In 2014, the American College of Surgeons published a policy statement entitled “The Effects of Tobacco Use on Surgical Complications and the Utility of Smoking Cessation Counseling,” highlighting how the perioperative time is a critical window of opportunity to help patients realize the importance of their roles in their own surgical outcomes and how smoking cessation can influence the success of their operations.34 The American College of Surgeons emphasizes that surgeons should play an active role in smoking cessation counseling with their patients and promotes educational programs on effective smoking cessation strategies. Unfortunately, few surgeons provide smoking cessation counseling even though quitting before surgery has consistently been shown to improve patient outcomes.33
A study published in 2013 set out to quantify the urologist’s influence on cessation in the clinic setting.12 The intervention studied consisted of a 5-minute brief discussion addressing the “five As” (ask, advise, assess, assist, and arrange), a discussion of implications of continued smoking, coping mechanisms, and prescription of nicotine replacement therapy. Those who received this intervention were significantly more likely to attempt to quit than those who did not (OR 2.31; P = .038).
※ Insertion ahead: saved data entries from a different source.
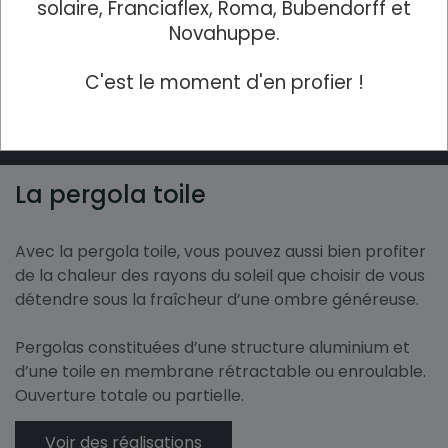
conçues pour s’intégrer parfaitement à votre
solaire, Franciaflex, Roma, Bubendorff et
habitation et à toutes les configurations : adossée à
Novahuppe.
votre maison ou autoportante, dans votre jardin ou
au bord de votre piscine.
C'est le moment d'en profier !
Voir des réalisations
La pergola toile
Avec la pergola toile, vous pouvez aussi bien profiter
de la chaleur des rayons du soleil que choisir de vous
détendre sous la fraîcheur d’une ombre généreuse.
Pergolas constituées d’une structure aluminium et
d’une toile en membrane rétractable ou enroulable.
Ouverture totale ou partielle.
Voir des réalisations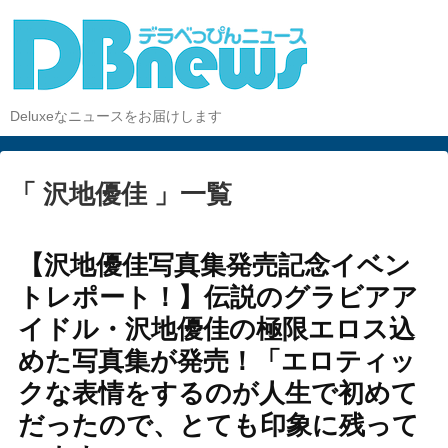
Deluxeなニュースをお届けします
「 沢地優佳 」一覧
【沢地優佳写真集発売記念イベン
トレポート！】伝説のグラビアア
イドル・沢地優佳の極限エロス込
めた写真集が発売！「エロティッ
クな表情をするのが人生で初めて
だったので、とても印象に残って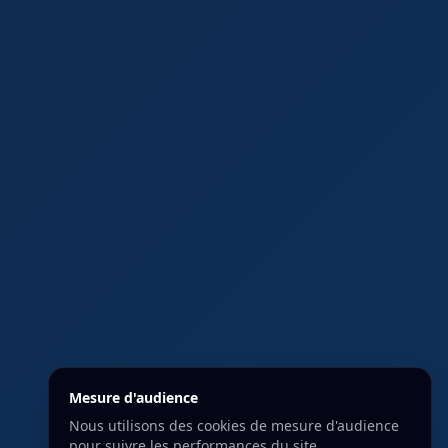
Mesure d'audience
Nous utilisons des cookies de mesure d'audience
pour suivre les performances du site.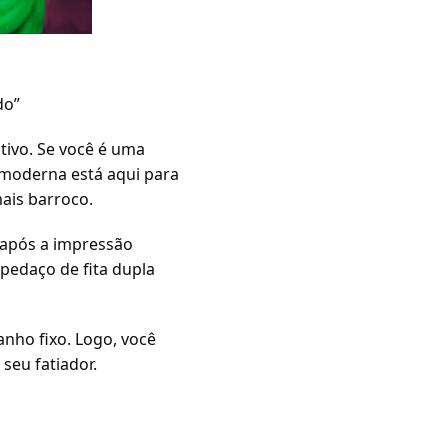
do”
tivo. Se você é uma
 moderna está aqui para
ais barroco.
 após a impressão
pedaço de fita dupla
nho fixo. Logo, você
seu fatiador.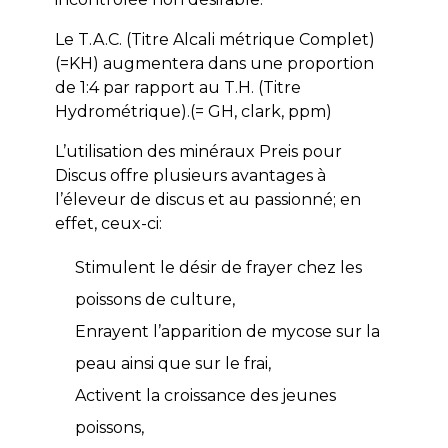
Le T.A.C. (Titre Alcali métrique Complet)
(=KH) augmentera dans une proportion
de 1:4 par rapport au T.H. (Titre
Hydrométrique).(= GH, clark, ppm)
L’utilisation des minéraux Preis pour
Discus offre plusieurs avantages à
l’éleveur de discus et au passionné; en
effet, ceux-ci:
Stimulent le désir de frayer chez les
poissons de culture,
Enrayent l’apparition de mycose sur la
peau ainsi que sur le frai,
Activent la croissance des jeunes
poissons,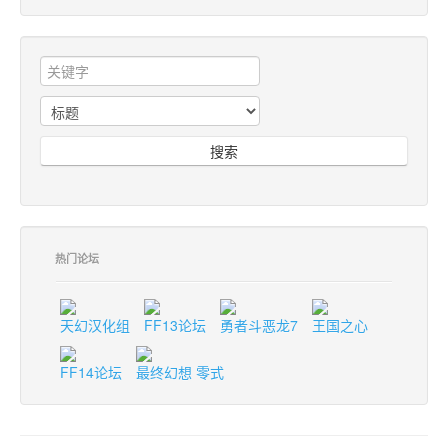
搜索
热门论坛
天幻汉化组
FF13论坛
勇者斗恶龙7
王国之心
FF14论坛
最终幻想 零式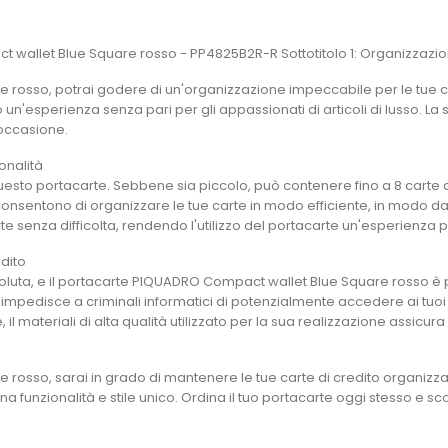
wallet Blue Square rosso - PP4825B2R-R Sottotitolo 1: Organizzazion
rosso, potrai godere di un'organizzazione impeccabile per le tue car
 un'esperienza senza pari per gli appassionati di articoli di lusso. La
 occasione.
onalità
esto portacarte. Sebbene sia piccolo, può contenere fino a 8 carte d
consentono di organizzare le tue carte in modo efficiente, in modo d
 carte senza difficolta, rendendo l'utilizzo del portacarte un'esperienza
edito
ssoluta, e il portacarte PIQUADRO Compact wallet Blue Square rosso è 
pedisce a criminali informatici di potenzialmente accedere ai tuoi dati
, il materiali di alta qualità utilizzato per la sua realizzazione assicu
osso, sarai in grado di mantenere le tue carte di credito organizzat
na funzionalità e stile unico. Ordina il tuo portacarte oggi stesso e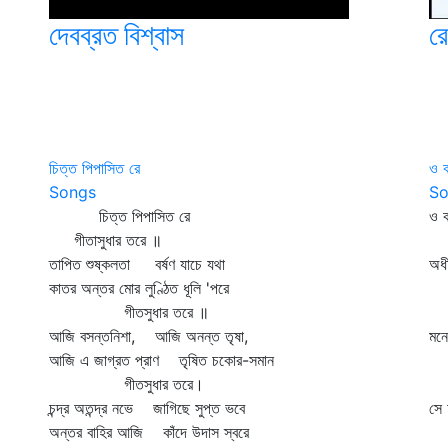
দেবব্রত বিশ্বাস
রে
চিত্ত পিপাসিত রে
ও 
Songs
So
চিত্ত পিপাসিত রে
ও 
গীতাসুধার তরে ॥
আম
তাপিত শুষ্কলতা বর্ষণ যাচে যথা
অধ
কাতর অন্তর মোর লুণ্ঠিত ধূলি 'পরে
সদ
গীতসুধার তরে ॥
ভা
আজি বসন্তনিশা, আজি অনন্ত তৃষা,
মন
আজি এ জাগ্রত প্রাণ তৃষিত চকোর-সমান
বু
গীতসুধার তরে।
হর
চন্দ্র অতন্দ্র নভে জাগিছে সুপ্ত ভবে
সে
অন্তর বাহির আজি কাঁদে উদাস স্বরে
তব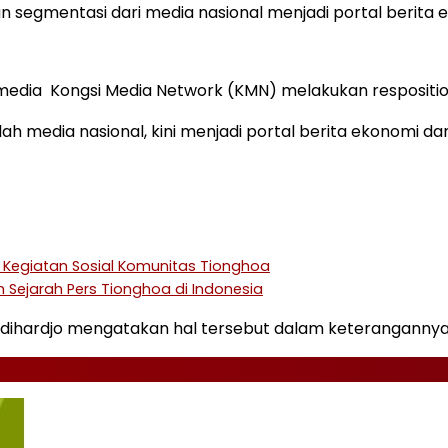
 segmentasi dari media nasional menjadi portal berita e
edia Kongsi Media Network (KMN) melakukan respositi
h media nasional, kini menjadi portal berita ekonomi dan 
i Kegiatan Sosial Komunitas Tionghoa
 Sejarah Pers Tionghoa di Indonesia
odihardjo mengatakan hal tersebut dalam keterangannya 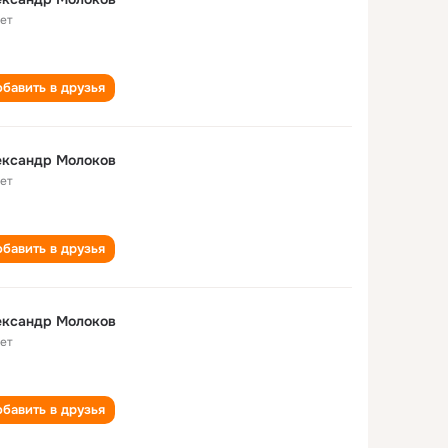
лет
бавить в друзья
ександр Молоков
лет
бавить в друзья
ександр Молоков
лет
бавить в друзья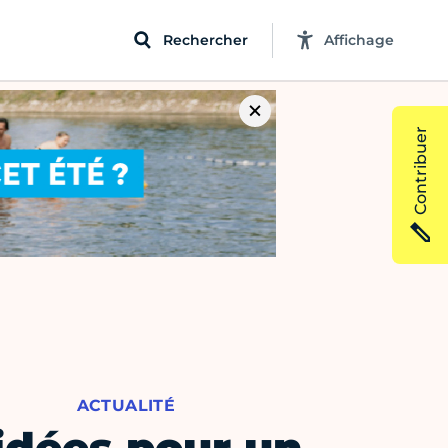
Rechercher
Affichage
Contribuer
ACTUALITÉ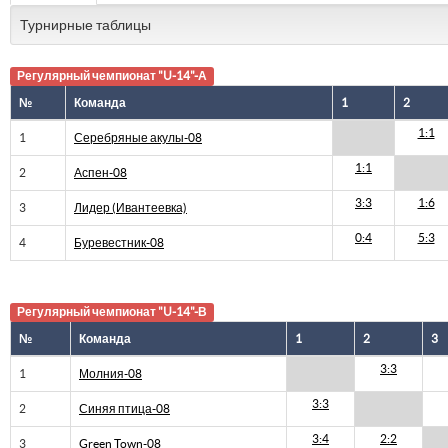
Турнирные таблицы
Регулярный чемпионат "U-14"-А
№
Команда
1
2
1:1
1
Серебряные акулы-08
1:1
2
Аспен-08
3:3
1:6
3
Лидер (Ивантеевка)
0:4
5:3
4
Буревестник-08
Регулярный чемпионат "U-14"-В
№
Команда
1
2
3
3:3
1
Молния-08
3:3
2
Синяя птица-08
3:4
2:2
3
Green Town-08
Moreover, those who received this intervention saw an improvement in their 1-year quit rate compared with those who did not.12
Diagnosis of genitourinary cancers and the following appointments for treatment provide a unique opportunity for urologists to intervene and affect the progression and outcome of disease. An overwhelming amount of evidence shows the benefit of quitting smoking on morbidity and mortality; as such, each appointment should be a chance to discuss cessation and provide encouragement and assistance. It is also important to remember that patients treated for smoking-related genitourinary cancers are at increased risk of cardiovascular and respiratory diseases, and that reducing the risk of these diseases has a beneficial effect on the treatment of urinary tract malignancies.32 Although barriers to smoking cessation in urology exist, steps toward addressing these barriers are being taken.35
Cigarette use is a significant healthcare burden and a well-established risk factor for many genitourinary malignancies. Continued smoking at time of diagnosis is thereafter associated with worse disease, continued progression, and decreased overall survival. As a result, early assessment of smoking status is crucial in the management of genitourinary cancers. Each appointment is an opportune time for urologists to use their influence to provide cessation counseling.